What is your assist average?

In case you have not heard, the Army has recently added a new Character attribute – Humility. In the recently updated version of Army Doctrine Publication (ADP) 6-22 Humility is defined in its simplest form as the absence of arrogance. ADP 6-22 continues by saying “It is a sign of a leader being unselfish, working toward something more important than themselves.” While there may be similarities between selfless service and humility it is important to understand the distinction between the two. Selfless Service, or putting the welfare or the Army, your nation and your subordinates before your own, is an act or a decision. Where humility is more representative of an individual’s temperament or nature and indicates that someone is “inherentlymotivated to support mission goals ahead of actions that are self-serving.”

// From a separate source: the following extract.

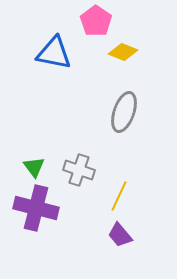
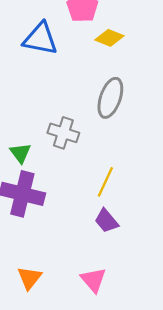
gray cross: (79, 170) -> (63, 133), moved

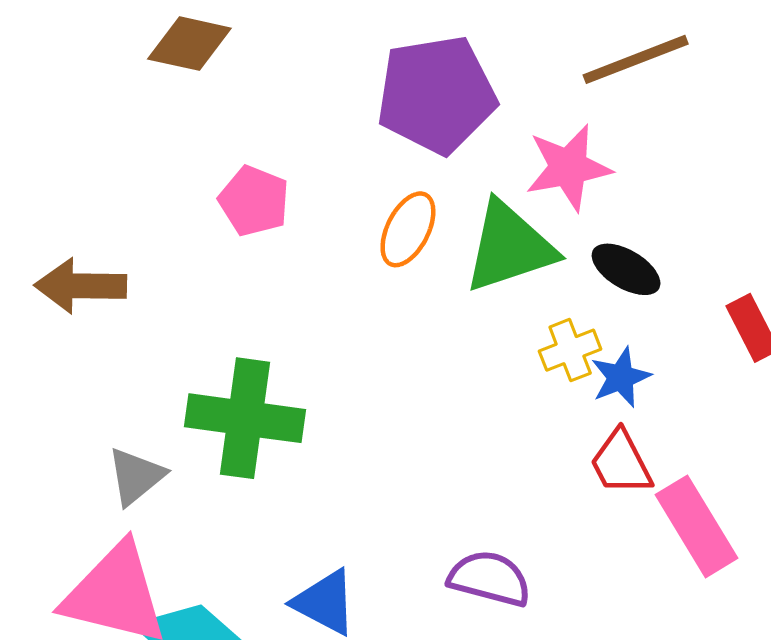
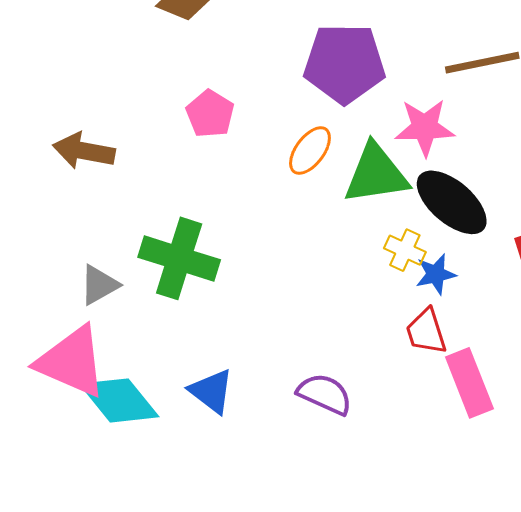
black ellipse: (626, 269) -> (452, 202), size x1.6
yellow cross: (570, 350) -> (405, 250), turned 36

A humble leader is confident yet self-aware knowing his or her limitations and tend to be good followers as necessity dictates. Leaders who are humble are good learners as well and use every available opportunity to learn from those they lead. A humble leader is approachable as well as a good listener, understanding the power of inclusion and promotan inclusive culture. Humble leaders are themselves “humbled when necessity compels them to humble another1.” Conversely, leaders who lack humility are sometimes unable to learn and can negatively impact the culture of an organization.

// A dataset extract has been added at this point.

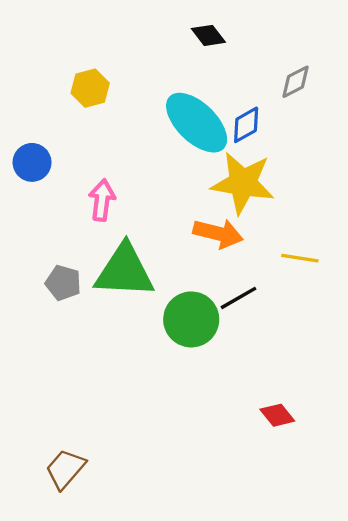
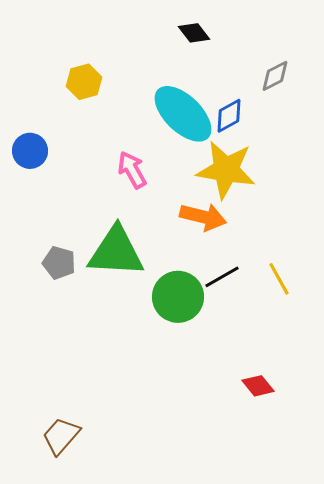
pink arrow: (102, 200) -> (132, 170), moved, turned -36
yellow line: (300, 258) -> (279, 279), moved, turned 52

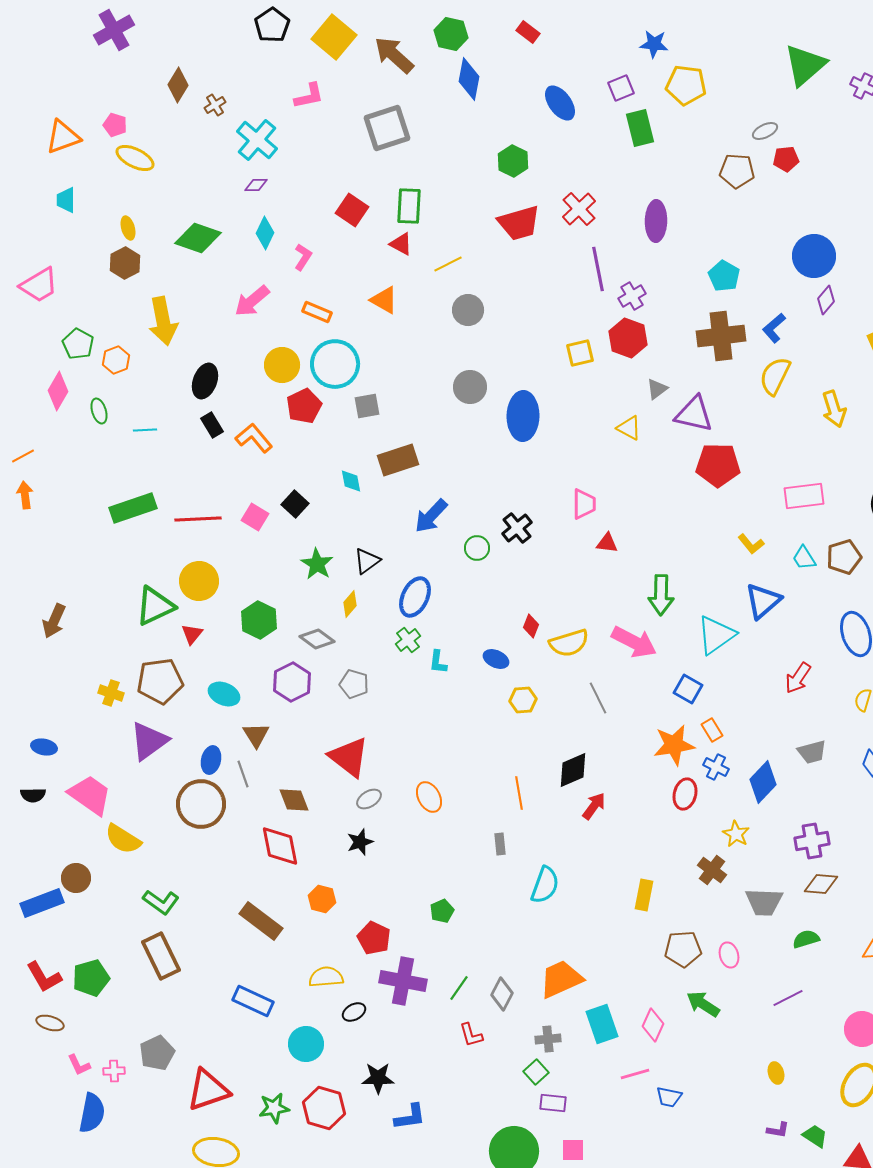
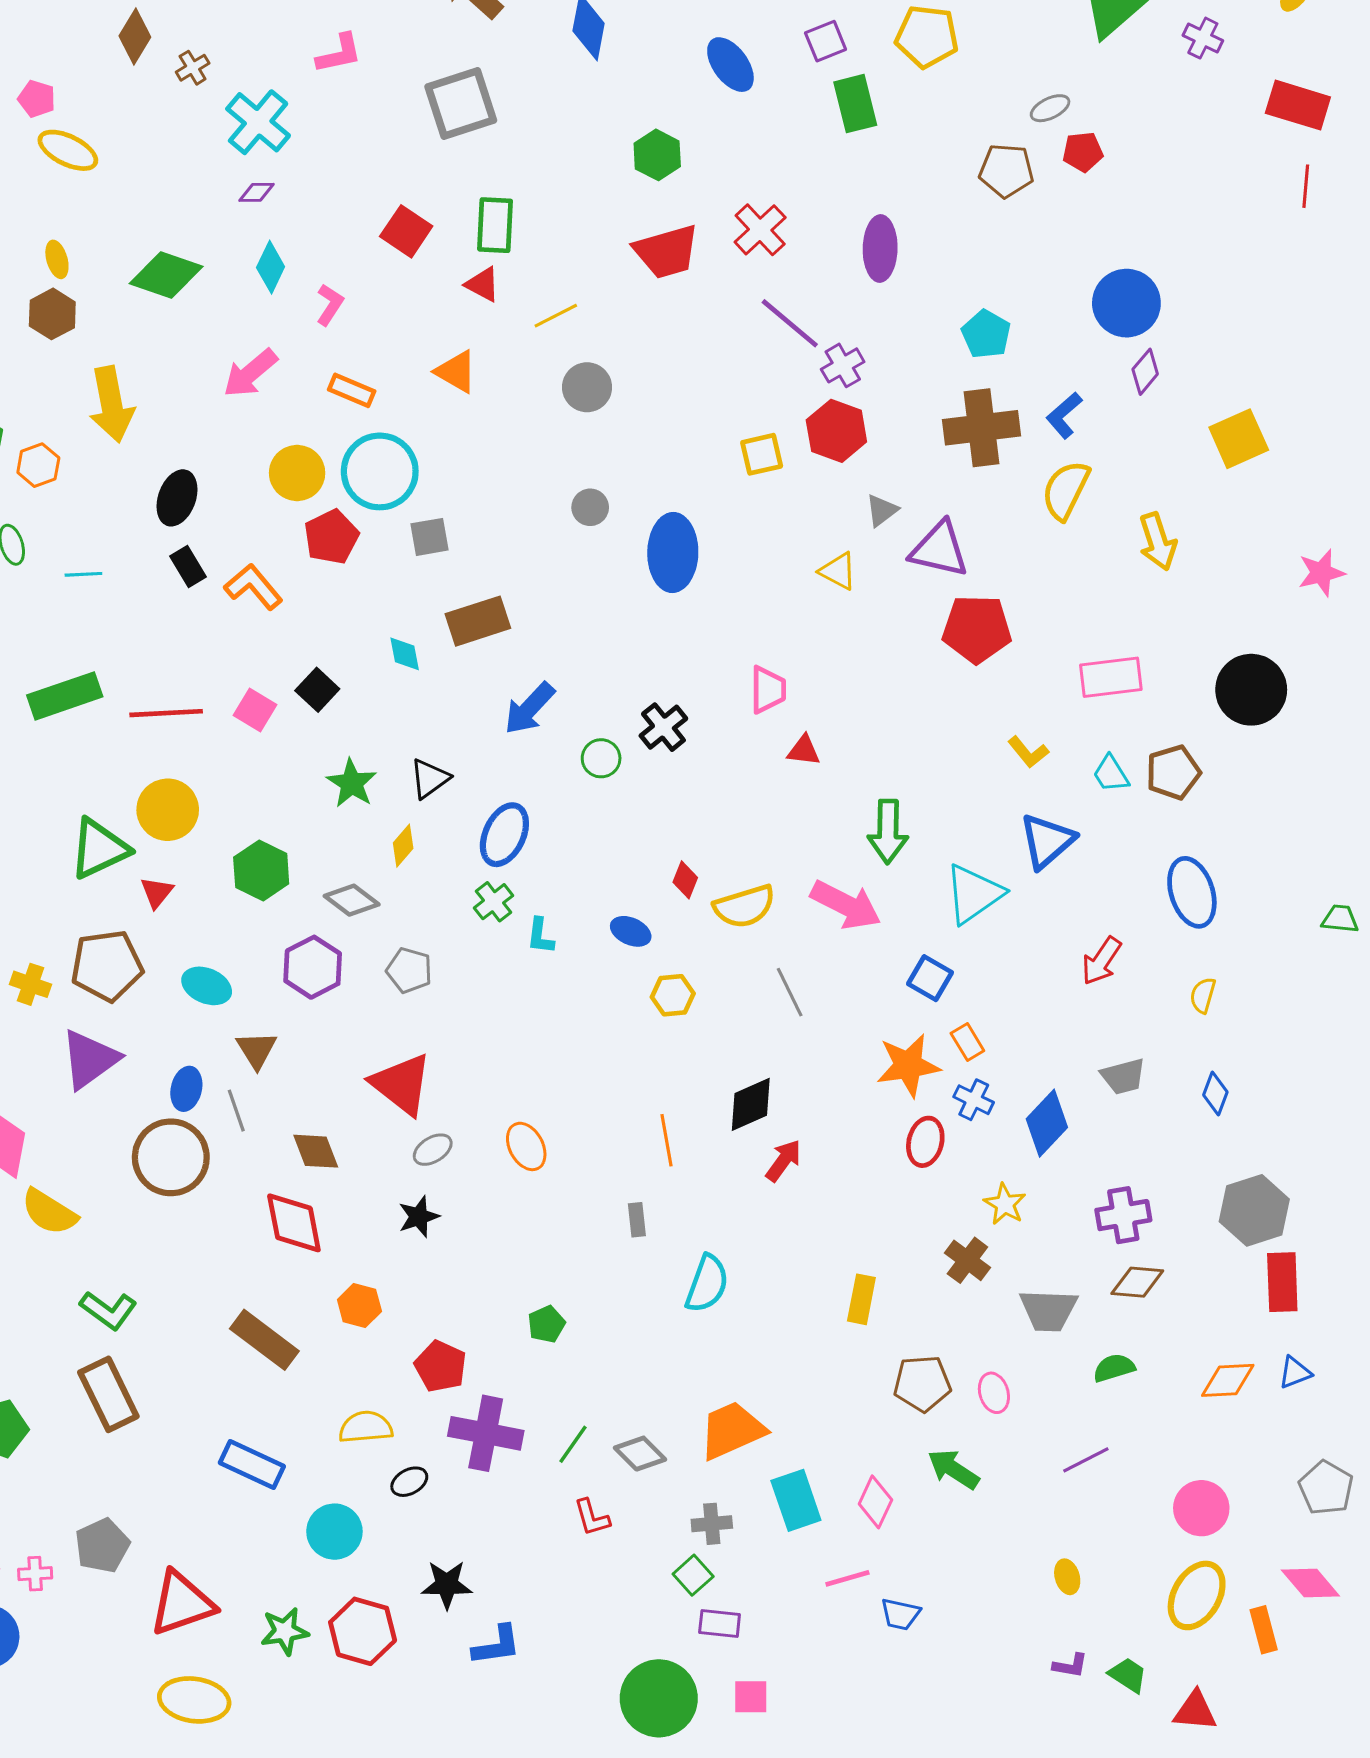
purple line: (598, 269) -> (790, 323), turned -39
gray circle: (470, 387) -> (590, 507), size x0.7
gray diamond: (502, 994) -> (640, 1454), turned -72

So how do you measure a leader’s ability to promote others and the unit’s/organization’s success ahead of themselves? Army Doctrine indicates that it is difficult for us as individuals to judge our own humility. With Basketball season in full swing, maybe we should take a look at professional basketball and the NBA. What indicates humility in a professional basketball player? Perhaps it is the number of assists attributed to a specific player. An assist in basketball occurs with a player passes the ball to a teammate in such a manner that it directly attributes to that teammate scoring a goal. Looking at the twenty-five players with the most career assists you will find the likes of Russell Westbrook, Oscar Robertson, Magic Johnson and John Stockton. On that list you will also find LeBron James, the current active leader in the 2019-2020 season with an average of 10.8% assists per game. All of these players are current or future hall of famers with multiple NBA Championships, Olympic Championships and NBA All Star games between them. What does it communicate to a team when the star player of a team unselfishly sets up his teammates for the score? It communicates commitment, that the team and reaching team goals is greater than the individual and establishes the conditions for a culture of trust within an organization.

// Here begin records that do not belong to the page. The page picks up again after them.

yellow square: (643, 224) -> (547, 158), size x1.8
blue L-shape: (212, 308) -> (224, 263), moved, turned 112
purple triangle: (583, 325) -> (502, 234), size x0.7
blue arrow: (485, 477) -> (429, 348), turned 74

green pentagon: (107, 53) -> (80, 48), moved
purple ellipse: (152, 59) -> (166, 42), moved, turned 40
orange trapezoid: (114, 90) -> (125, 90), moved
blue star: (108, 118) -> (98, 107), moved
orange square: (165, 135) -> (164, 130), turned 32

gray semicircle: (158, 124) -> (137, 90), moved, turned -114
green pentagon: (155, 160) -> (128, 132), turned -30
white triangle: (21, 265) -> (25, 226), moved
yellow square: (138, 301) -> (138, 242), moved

General Dennis Reimer, the Thirty-third Chief of Staff of the United States Army was credited with the phrase “Soldiers are our credentials.” GEN Reimer gave credit to the birth of this phrase to BG Charles Canham who during WWII when accepting the German’s surrender at the Port of Brest was asked by the higher ranking German officer, Lieutenant General Ramcke, for his credentials. BG Canham pointed to the tired and dirty American Soldiers that had accompanied him and stated “These are my credentials” essentially paying tribute to his men for the German surrender.

Leaders with humility often find themselves in supporting roles rather than out front in order to ensure organizational success. Humble leaders demonstrate their appreciation and make all members of the organization feel valued. By establishing a reputation of open and honest communication, demonstrating commitment to team members and treating everyone fairly your organization will be well on the path to building a cohesive team.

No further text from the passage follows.